En 2012, déjà et bien entendu, nous consacrions un passage à l’importance primordiale de la communication dans ce processus. (La communication ”, pour ce cas, lorsqu’elle est au service du Système en général, selon une de ses fonctions-“Janus”.) Aujourd’hui, cette importance est tout simplement gigantesque, écrasant et dispersant tout le reste pour régner en maîtresse absolue ; la communication sous sa forme sophistiquée et complexe de “système” a introduit des notions nouvelles d’automatisme qui renforcent l’enfermement, l’emprisonnement de l’esprit, du jugement, et d’abord de la psychologie dans la voie de l’affectivisme. Le principal concept nouveau qui est apparu, avec la crise ukrainienne, est celui du “déterminisme-narrativiste” qui peut vous emmener dans des contrées totalement inexplorées de la narrative la plus grotesque et véritablement fantasmagorique (une sorte d’Alice au Pays des Merveilles en un peu plus sombre). L’absolutisme du concept nous fait penser qu’on pourrait lui appliquer la formule Onfray-Audiard  : “le déterminisme-narrativiste ça ose tout, c’est même à ça qu’on le reconnaît”... L’usage massif d’informations déformées, fabriquées, inventées, souvent quasi-inconsciemment, pour servir la cause qui alimente l’affectivisme, pour justifier cette cause, pour lui donner cohérence et apparence de réalité, développées et produites à une cadence très élevée, «sans le moindre esprit critique qui disparaît avec la raison, la rapidité du processus de la communication qui interdit toute distance vis-à-vis du soi-disant fait exposé et la rapidité de la réaction émotive standard par conséquent, la profusion de l’emploi des mêmes images, la standardisation des réactions d’affectivité devant ce kaléidoscope ultra-rapide des mêmes éléments de communication présentés comme strictement objectifs, etc., tout cela crée cette atmosphère immensément favorable à la réaction affective, et seulement affective».

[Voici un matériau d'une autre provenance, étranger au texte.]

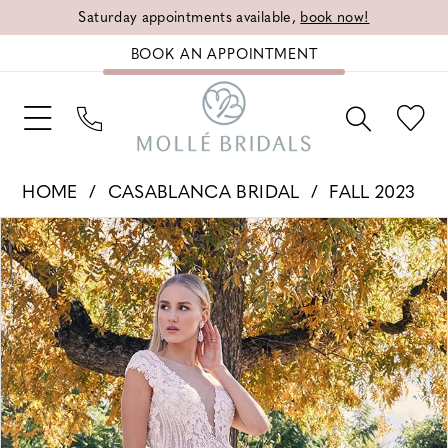
Saturday appointments available,
book now!
BOOK AN APPOINTMENT
HOME
CASABLANCA BRIDAL
FALL 2023
PAUSE AUTOPLAY
PREVIOUS SLIDE
NEXT SLIDE
Products
Skip
0
Views
to
1
Carousel
end
2
3
4
5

Nous écrivions en 2012 que «[c]ette atmosphère agit comme un complément, sinon décisif, dans tous les cas très efficace, pour le phénomène constaté». Nous dirions, trois ans plus tard que “cette atmosphère”, c’est-à-dire la communication en soi, est devenue une sorte de “monde en soi”, un “monde nouveau”, ou même un “Nouveau-Monde” si l’on veut honorer “Kiev-la-folle” qui est pour beaucoup dans cette évolution ; nul parmi ceux qui s’y sont aventuré n’en peut sortir sans subir des dommages psychologiques épouvantables, jusqu’à des pathologies, et sans aucun doute une sorte d’atonie de l’esprit, une paralysie générale de la pensée qui demande une longue convalescence ou bien s’avère inguérissable. Il s’agit donc beaucoup plus désormais qu’“un complément ... dans tous les cas très efficace”, mais au moins d’un “complément décisif”, sinon le facteur central, quasiment-créateur d’un renouvellement constant de l’affectivisme, comme une sorte de “potion magique” qui serait constamment en action (“Pas pour toi, Obélix, tu es tombé dans la marmite quand tu étais tout petit”).

bhlmartine.jpg

Nous parlions également dans le même texte de 2012 d’un aspect de “terrorisation” de l’esprit de nos dirigeants, toujours à cause de la faiblesse de leur psychologie. Nous nous référions notamment aux textes du 16 avril 2012 (“LEUR psychologie terrorisée”), et du 18 juin 2012 (reprenant une synthèse du dde.crisis du 10 juin 2012). Cet aspect de “terrorisation” des psychologies des directions politiques est devenu essentiel dans la psychologie des dirigeants politiques, essentiellement des pays du bloc BAO, depuis l’attaque du 11 septembre, et cela quelles qu’aient été les positions des uns et des autres vis-à-vis de cette attaque (y compris, même, s’il y a participation à un processus ou l’autre favorisant cette attaque, dans le cas de l’organisation des attentats 9/11 ou de la connaissance de l’organisation de ces attentats) : nous parlons là d’un processus affectant la psychologie, échappant à la maîtrise de l’esprit, et il y aurait donc dans certains cas une sorte d’“auto-terrorisation”... «Le résultat de cette situation de “terrorisation” de la psychologie est une dégradation extraordinairement accélérée des capacités d’une raison déjà largement subvertie par l’influence du Système. La raison subvertie et extrêmement dégradée n’est plus qu’un “outil technique” au service de l’[affectivisme] (au service du Système par conséquent, par délégation) pour construire la “narrative” et organiser l’action à l’intérieur de cette “narrative”; et même, dans le chef de cette même raison réduite au rôle d’“outil utile” comme on dit “idiot utile”, organiser la dissimulation de sa propre subversion et de sa propre dégradation...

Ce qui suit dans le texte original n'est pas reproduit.